◆ AIM OF THE TASK
Copy out exactly the stretch below, from the line with "mindre smerter" through the line with "e ruchu samochodowego w najbardziej", both included; the pictures stay out.

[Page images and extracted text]
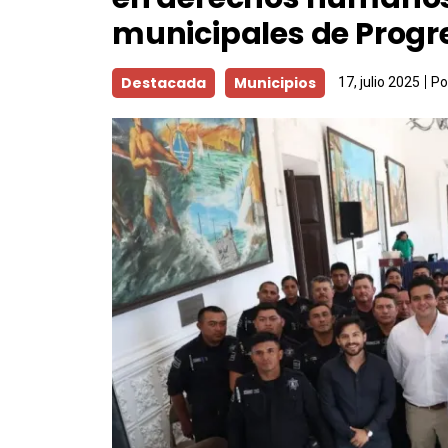
municipales de Progr
Destacada
Municipios
17, julio 2025
Po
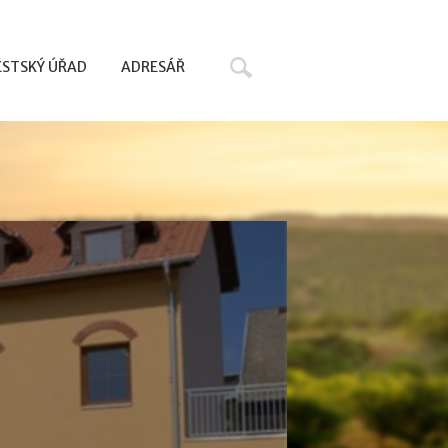
Hledat
STSKÝ ÚŘAD
ADRESÁŘ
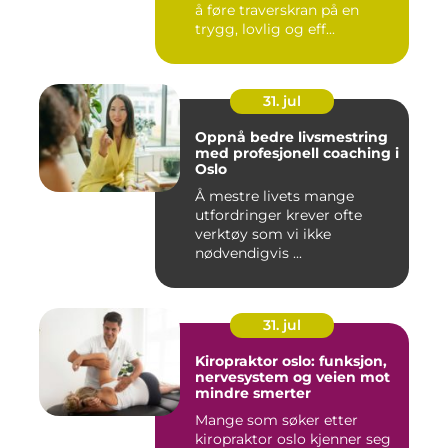
å føre traverskran på en
trygg, lovlig og eff...
31. jul
Oppnå bedre livsmestring
med profesjonell coaching i
Oslo
Å mestre livets mange
utfordringer krever ofte
verktøy som vi ikke
nødvendigvis ...
31. jul
Kiropraktor oslo: funksjon,
nervesystem og veien mot
mindre smerter
Mange som søker etter
kiropraktor oslo kjenner seg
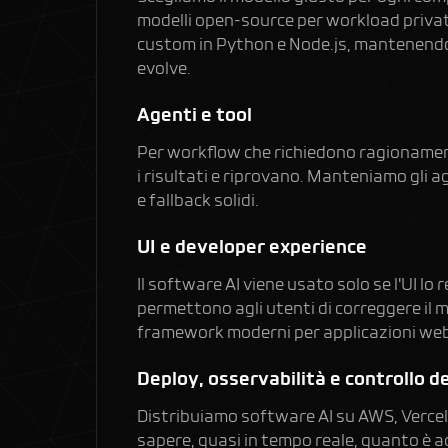
modelli open-source per workload privat
custom in Python e Node.js, mantenendo p
evolve.
Agenti e tool
Per workflow che richiedono ragionament
i risultati e riprovano. Manteniamo gli 
e fallback solidi.
UI e developer experience
Il software AI viene usato solo se l'UI l
permettono agli utenti di correggere il m
framework moderni per applicazioni we
Deploy, osservabilità e controllo de
Distribuiamo software AI su AWS, Vercel,
sapere, quasi in tempo reale, quanto è ac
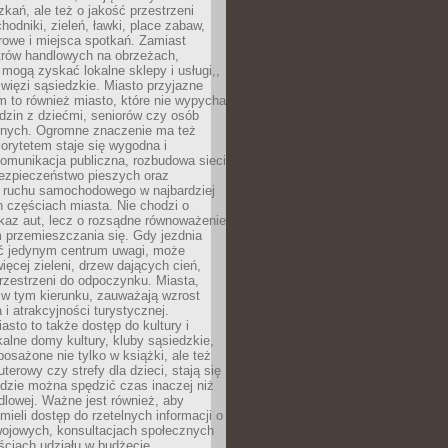
kań, ale też o jakość przestrzeni
hodniki, zieleń, ławki, place zabaw,
rowe i miejsca spotkań. Zamiast
ntrów handlowych na obrzeżach,
 mogą zyskać lokalne sklepy i usługi,,
 więzi sąsiedzkie. Miasto przyjazne
 to również miasto, które nie wypycha
dzin z dziećmi, seniorów czy osób
nych. Ogromne znaczenie ma też
riorytetem staje się wygodna i
omunikacja publiczna, rozbudowa sieci
bezpieczeństwo pieszych oraz
e ruchu samochodowego w najbardziej
 częściach miasta. Nie chodzi o
kaz aut, lecz o rozsądne równoważenie
 przemieszczania się. Gdy jezdnia
yć jedynym centrum uwagi, może
więcej zieleni, drzew dających cień,
przestrzeni do odpoczynku. Miasta,
 w tym kierunku, zauważają wzrost
 i atrakcyjności turystycznej.
asto to także dostęp do kultury i
kalne domy kultury, kluby sąsiedzkie,
yposażone nie tylko w książki, ale też
terowy czy strefy dla dzieci, stają się
dzie można spędzić czas inaczej niż
ndlowej. Ważne jest również, aby
ieli dostęp do rzetelnych informacji o
wojowych, konsultacjach społecznych
ściach udziału w budżecie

◆ OUTPUT OF THE TASK
mindre smerter
Mange som søker etter
kiropraktor oslo kjenner seg
modelli open-source per workload privat
custom in Python e Node.js, mantenendo p
evolve.
Agenti e tool
Per workflow che richiedono ragionament
i risultati e riprovano. Manteniamo gli 
e fallback solidi.
UI e developer experience
Il software AI viene usato solo se l'UI l
permettono agli utenti di correggere il m
framework moderni per applicazioni we
Deploy, osservabilità e controllo de
Distribuiamo software AI su AWS, Vercel,
sapere, quasi in tempo reale, quanto è ac
kań, ale też o jakość przestrzeni
hodniki, zieleń, ławki, place zabaw,
rowe i miejsca spotkań. Zamiast
ntrów handlowych na obrzeżach,
 mogą zyskać lokalne sklepy i usługi,,
 więzi sąsiedzkie. Miasto przyjazne
 to również miasto, które nie wypycha
dzin z dziećmi, seniorów czy osób
nych. Ogromne znaczenie ma też
riorytetem staje się wygodna i
omunikacja publiczna, rozbudowa sieci
bezpieczeństwo pieszych oraz
e ruchu samochodowego w najbardziej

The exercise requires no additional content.